**EXERCISE BRIEF:** Starting at the line with "Agrément piscine" and going on through the line with "toujours besoin de", reproduce each line in the records below exactly and nothing more.

======== INPUT RECORDS

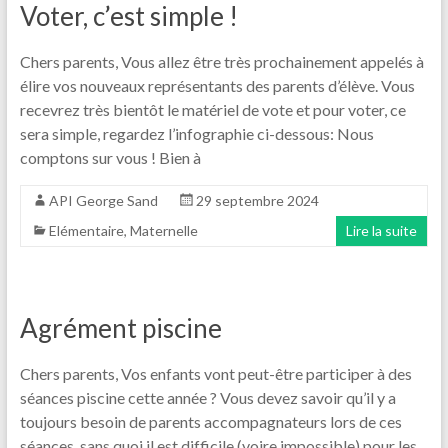
Voter, c’est simple !
Chers parents, Vous allez être très prochainement appelés à
élire vos nouveaux représentants des parents d’élève. Vous
recevrez très bientôt le matériel de vote et pour voter, ce
sera simple, regardez l’infographie ci-dessous: Nous
comptons sur vous ! Bien à
API George Sand
29 septembre 2024
Elémentaire
,
Maternelle
Lire la suite
Agrément piscine
Chers parents, Vos enfants vont peut-être participer à des
séances piscine cette année ? Vous devez savoir qu’il y a
toujours besoin de parents accompagnateurs lors de ces
séances, sans quoi il est difficile (voire impossible) pour les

================

**RESULT OF THE EXERCISE:**
Agrément piscine
Chers parents, Vos enfants vont peut-être participer à des
séances piscine cette année ? Vous devez savoir qu’il y a
toujours besoin de parents accompagnateurs lors de ces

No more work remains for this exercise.